Shohei Juku Aikido Canada

Aikido Classes for Children by George S. Ledyard

6th Dan, Chief Instructor Aikido East Side

The boy came out of school with his best friend and promptly found himself accosted by the class bully. At first he tried to avoid conflict by walking away from the aggressive boy but after being punched several times without responding he decided that he must act to protect himself. When the next punch came his way he turned out of the way and grabbed the wrist and twisted it in such a way that the attacking boy was unbalanced and taken to the ground.When his best friend had summoned a faculty member for help she came out to find the bully pinned and helpless.

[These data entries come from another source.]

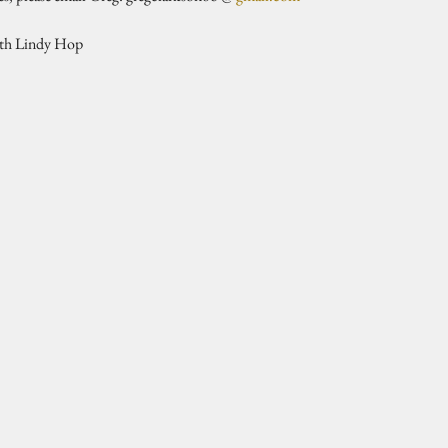
ith Lindy Hop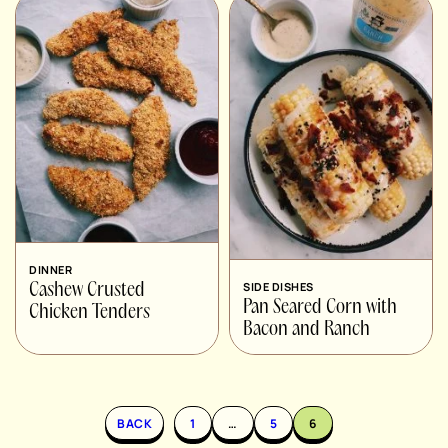
DINNER
SIDE DISHES
Cashew Crusted
Pan Seared Corn with
Chicken Tenders
Bacon and Ranch
BACK
1
…
5
6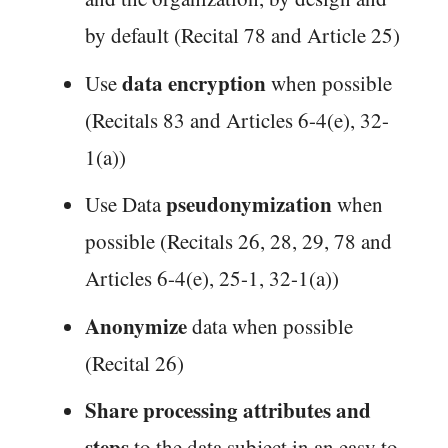
by default (Recital 78 and Article 25)
data encryption
Use
when possible
(Recitals 83 and Articles 6-4(e), 32-
1(a))
pseudonymization
Use Data
when
possible (Recitals 26, 28, 29, 78 and
Articles 6-4(e), 25-1, 32-1(a))
Anonymize
data when possible
(Recital 26)
Share processing attributes and
steps
to the data subject in an easy to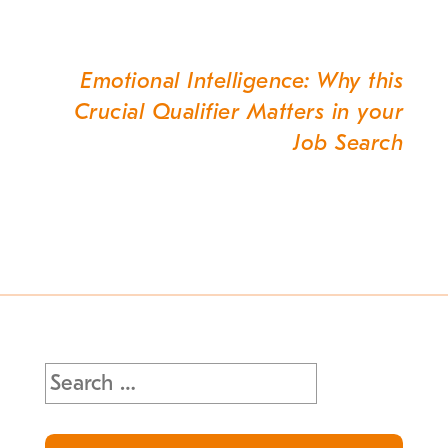
Emotional Intelligence: Why this
Crucial Qualifier Matters in your
Job Search
Search
for: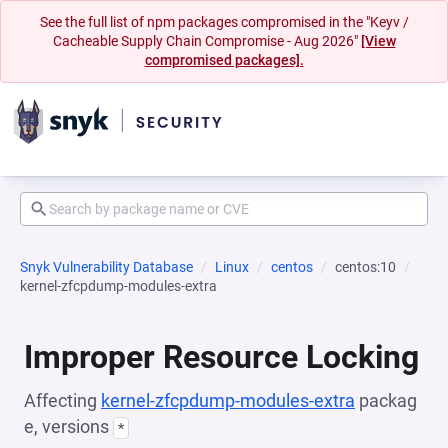
See the full list of npm packages compromised in the "Keyv /
Cacheable Supply Chain Compromise - Aug 2026"
[View
compromised packages].
Snyk Vulnerability Database
Linux
centos
centos:10
kernel-zfcpdump-modules-extra
Improper Resource Locking
Affecting
kernel-zfcpdump-modules-extra
packag
e, versions
*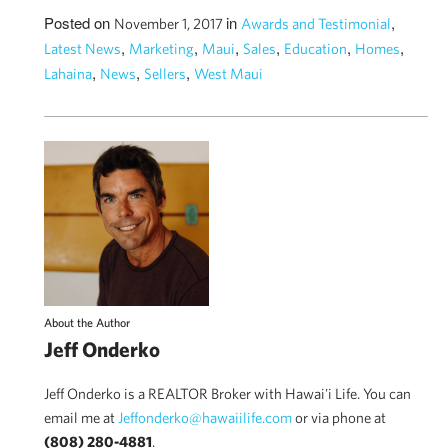
Posted on
in
,
November 1, 2017
Awards and Testimonial
,
,
,
,
,
,
Latest News
Marketing
Maui
Sales
Education
Homes
,
,
,
Lahaina
News
Sellers
West Maui
About the Author
Jeff Onderko
Jeff Onderko is a REALTOR Broker with Hawai'i Life. You can
email me at
Jeffonderko@hawaiilife.com
or via phone at
(808) 280-4881
.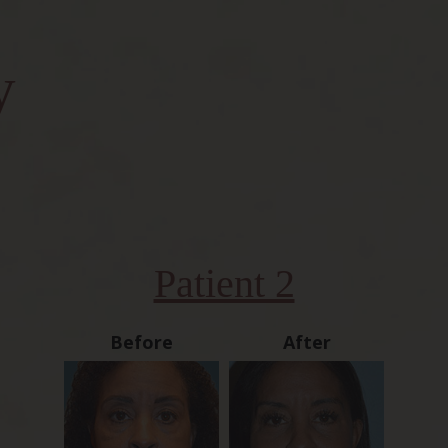
y
Patient 2
Before
After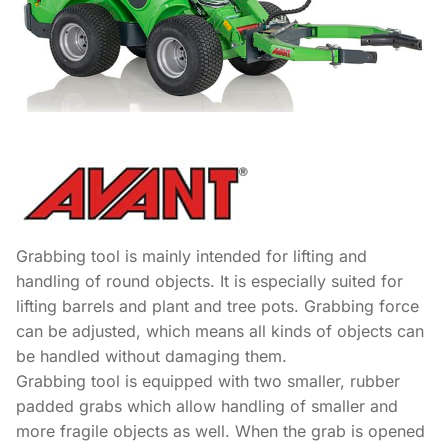
Grabbing tool is mainly intended for lifting and
handling of round objects. It is especially suited for
lifting barrels and plant and tree pots. Grabbing force
can be adjusted, which means all kinds of objects can
be handled without damaging them.
Grabbing tool is equipped with two smaller, rubber
padded grabs which allow handling of smaller and
more fragile objects as well. When the grab is opened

The technique which had enabled this boy to protect himself without actually fighting back came from his training in Aikido, a Japanese martial art which stresses non-competitive and non-violent self defense. Unlike most martial arts which are primarily striking arts, the techniques of Aikido focus on blending with an attack rather than resisting it and then using the energy of the attack to unbalance an attacker. Various pinning techniques allow the defender to end a confrontation without seriously hurting the opponent. In fact the various arrest and control techniques used by law enforcement officers are based on Aikido principles.

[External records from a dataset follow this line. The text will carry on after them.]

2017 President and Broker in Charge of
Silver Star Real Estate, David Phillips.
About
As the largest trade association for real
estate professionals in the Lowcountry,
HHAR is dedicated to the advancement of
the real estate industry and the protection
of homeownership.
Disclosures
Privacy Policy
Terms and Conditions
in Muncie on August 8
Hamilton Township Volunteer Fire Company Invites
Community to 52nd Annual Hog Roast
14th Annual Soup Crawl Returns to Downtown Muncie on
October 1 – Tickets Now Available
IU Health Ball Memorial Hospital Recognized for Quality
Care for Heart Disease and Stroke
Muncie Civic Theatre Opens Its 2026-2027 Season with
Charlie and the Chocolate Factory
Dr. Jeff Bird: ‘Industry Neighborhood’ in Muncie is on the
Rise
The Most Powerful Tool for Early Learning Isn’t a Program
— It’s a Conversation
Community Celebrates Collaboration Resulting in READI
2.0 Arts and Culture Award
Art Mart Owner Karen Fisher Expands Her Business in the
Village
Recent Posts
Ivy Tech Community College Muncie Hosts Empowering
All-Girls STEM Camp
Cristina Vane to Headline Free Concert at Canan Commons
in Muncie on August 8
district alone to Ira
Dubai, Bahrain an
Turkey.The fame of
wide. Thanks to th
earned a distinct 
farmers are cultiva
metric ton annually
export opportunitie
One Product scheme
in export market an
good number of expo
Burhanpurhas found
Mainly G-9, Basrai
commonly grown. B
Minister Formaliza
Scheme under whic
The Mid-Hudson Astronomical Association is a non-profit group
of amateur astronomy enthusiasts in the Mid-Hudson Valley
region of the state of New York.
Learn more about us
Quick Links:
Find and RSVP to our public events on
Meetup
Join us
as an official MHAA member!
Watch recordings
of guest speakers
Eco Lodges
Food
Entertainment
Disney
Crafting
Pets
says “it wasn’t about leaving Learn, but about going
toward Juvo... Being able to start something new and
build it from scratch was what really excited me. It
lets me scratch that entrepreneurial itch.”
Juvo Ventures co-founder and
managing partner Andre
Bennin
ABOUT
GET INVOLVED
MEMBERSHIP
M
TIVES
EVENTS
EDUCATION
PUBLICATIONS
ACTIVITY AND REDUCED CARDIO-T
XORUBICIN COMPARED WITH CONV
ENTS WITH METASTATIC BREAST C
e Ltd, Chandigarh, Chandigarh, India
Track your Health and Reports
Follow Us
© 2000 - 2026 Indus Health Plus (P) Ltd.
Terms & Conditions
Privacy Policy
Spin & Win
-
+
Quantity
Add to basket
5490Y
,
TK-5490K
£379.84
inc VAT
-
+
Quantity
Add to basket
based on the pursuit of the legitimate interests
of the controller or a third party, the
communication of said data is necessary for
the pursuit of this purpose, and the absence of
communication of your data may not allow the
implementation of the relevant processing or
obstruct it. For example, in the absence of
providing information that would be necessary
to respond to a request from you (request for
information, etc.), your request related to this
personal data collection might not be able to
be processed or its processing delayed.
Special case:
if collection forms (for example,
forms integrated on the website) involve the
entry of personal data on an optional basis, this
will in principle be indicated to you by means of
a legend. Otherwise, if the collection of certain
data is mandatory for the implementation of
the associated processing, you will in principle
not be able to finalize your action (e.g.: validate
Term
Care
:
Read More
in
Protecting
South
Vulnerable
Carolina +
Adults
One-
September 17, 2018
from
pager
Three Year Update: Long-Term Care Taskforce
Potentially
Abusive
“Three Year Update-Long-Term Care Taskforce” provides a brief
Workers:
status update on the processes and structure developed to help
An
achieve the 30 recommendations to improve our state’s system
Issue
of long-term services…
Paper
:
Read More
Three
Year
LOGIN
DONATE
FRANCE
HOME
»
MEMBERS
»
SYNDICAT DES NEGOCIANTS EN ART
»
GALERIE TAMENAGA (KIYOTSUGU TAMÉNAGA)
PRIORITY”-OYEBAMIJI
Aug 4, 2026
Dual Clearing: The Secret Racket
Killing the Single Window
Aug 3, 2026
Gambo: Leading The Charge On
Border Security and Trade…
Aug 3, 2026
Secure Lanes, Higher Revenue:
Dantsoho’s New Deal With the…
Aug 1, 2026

Parents are often concerned with the seemingly incompatible concerns of teaching their children not to be violent despite the constant barrage of violence they see on television, in the movies and via video games and yet not turning their offspring into victims. They see the need for their children to be confident yet they want to discourage aggression. Martial arts training is frequently the answer they are looking to find.

Unlike the movie image of the martial arts, real traditional martial arts training teaches non-aggression and respect for others while instilling self confidence and self esteem. Kids who study martial arts seriously seldom actually fight. They are more respectful of authority and have more self discipline than kids who haven’t had some structured activity with good role models. And the bottom line is that they are not victims. If they need to really defend themselves they have the tools.

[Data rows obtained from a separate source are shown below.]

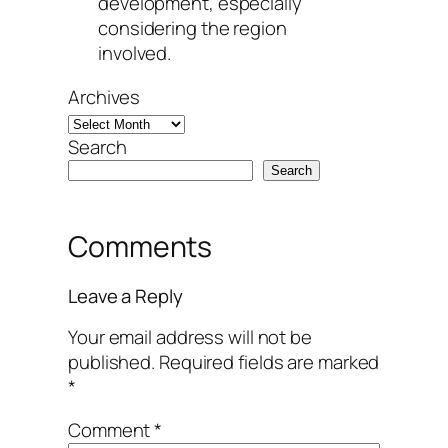
development, especially
considering the region
involved.
Archives
Search
Search
Comments
Leave a Reply
Your email address will not be
published.
Required fields are marked
*
Comment
*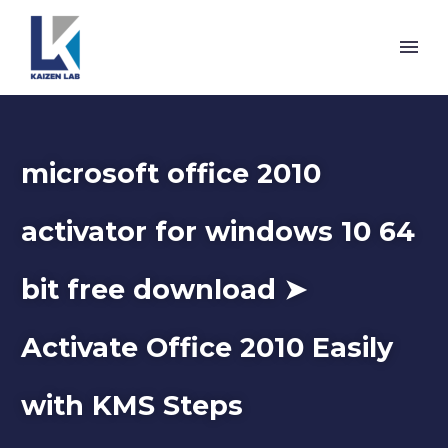
microsoft office 2010
activator for windows 10 64
bit free download ➤
Activate Office 2010 Easily
with KMS Steps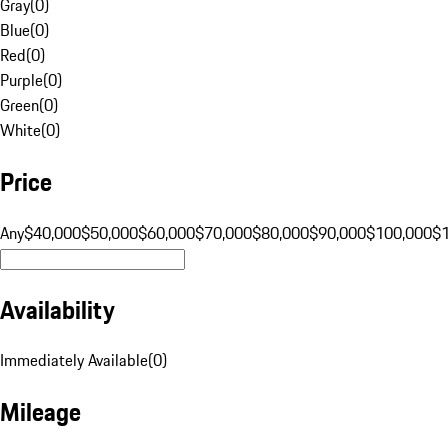
Gray
(
0
)
Blue
(
0
)
Red
(
0
)
Purple
(
0
)
Green
(
0
)
White
(
0
)
Price
Any
$40,000
$50,000
$60,000
$70,000
$80,000
$90,000
$100,000
$
Availability
Immediately Available
(
0
)
Mileage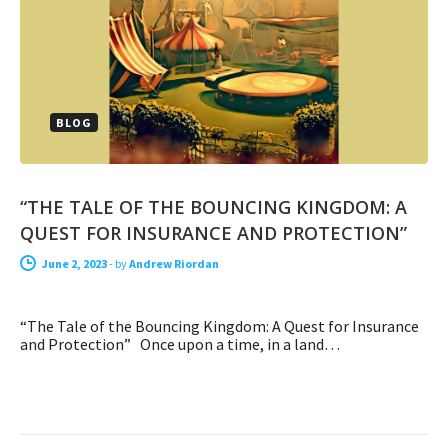
BLOG
“THE TALE OF THE BOUNCING KINGDOM: A
QUEST FOR INSURANCE AND PROTECTION”
June 2, 2023
-
by
Andrew Riordan
“The Tale of the Bouncing Kingdom: A Quest for Insurance
and Protection” Once upon a time, in a land…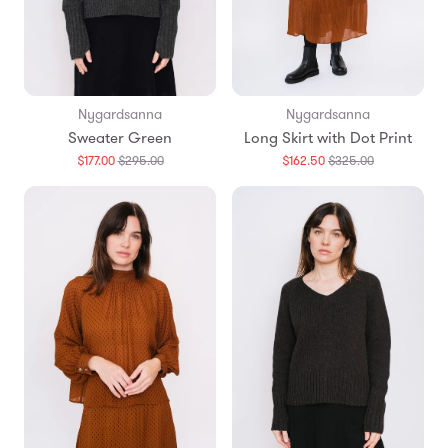
Nygardsanna
Nygardsanna
Sweater Green
Long Skirt with Dot Print
Translation
Translation
$177.00
$295.00
$162.50
$325.00
missing:
missing:
en.products.general.regular_price
en.products.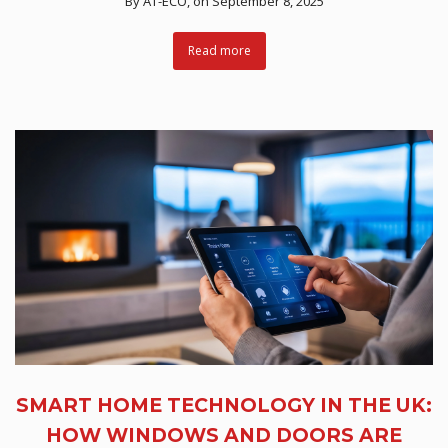
By
AT-ECO
, on September 8, 2025
Read more
SMART HOME TECHNOLOGY IN THE UK:
HOW WINDOWS AND DOORS ARE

While giving many of the same benefits to the child as the other martial arts, Aikido often appeals to parents who find the emphasis on striking in most of the arts to be too aggressive. Unlike the striking arts which are appropriate for real fighting but do not contain techniques which can be mitigated for less than life threatening situations Aikido can be fine tuned to fit a whole range of self defense scenarios from a groping date to a school yard bully. No other art focuses so much on using only the minimum necessary force needed to protect oneself. Many young people are turned off by styles which push the competitive side too hard. In Aikido there is no competition and the practice is actually cooperative. The students learn to take care of their partners because they want their partners to take care of them. The older or more senior kids take care of younger or newer students. Everybody works together because they realize that to make progress in the art one can not get better without the aid of ones ellows. Because everything is done with partners in Aikido it is impossible to progress at some one else’s expense. In order for you to get better you need to help your partners get better.

In Aikido the actual self defense side of the art is only a small part of what the training is about. Mind-body integration is the main focus of the practice and the kids learn to develop great sensitivity to the own bodies through lots of movement. Children with some learning disorders and physical handicaps have been known to benefit greatly from Aikido practice and it is frequently recommended in such cases by their doctors or special ed teachers. The movements of Aikido have served as the model for several works on conflict resolution and the young people realize through training that fighting is not the way to end conflict. In general Aikido practice seems to appeal most to bright students with the imagination to appreciate the complexity of Aikido training compared with some sort of pseudo ninja turtles / power rangers idea they might have from watching TV.

Movement games are a big part of Aikido for young people which allows for some pure fun in class while the students learn without being aware that they are doing so. Freeze tag done on the knees Japanese style and "bowling for kids" in which the students knee walk and have to evade inflatable balls rolled at them are just two of the favorites. These games teach awareness and reinforce circular body movement patterns on which Aikido is based. The Northwest is a hotbed of Aikido activity with many fine instructors. There is sure to be a school or Dojo near almost any home whether in Seattle or on the Eastside. Several of the country’s most well known children’s instructors have schools in the immediate area.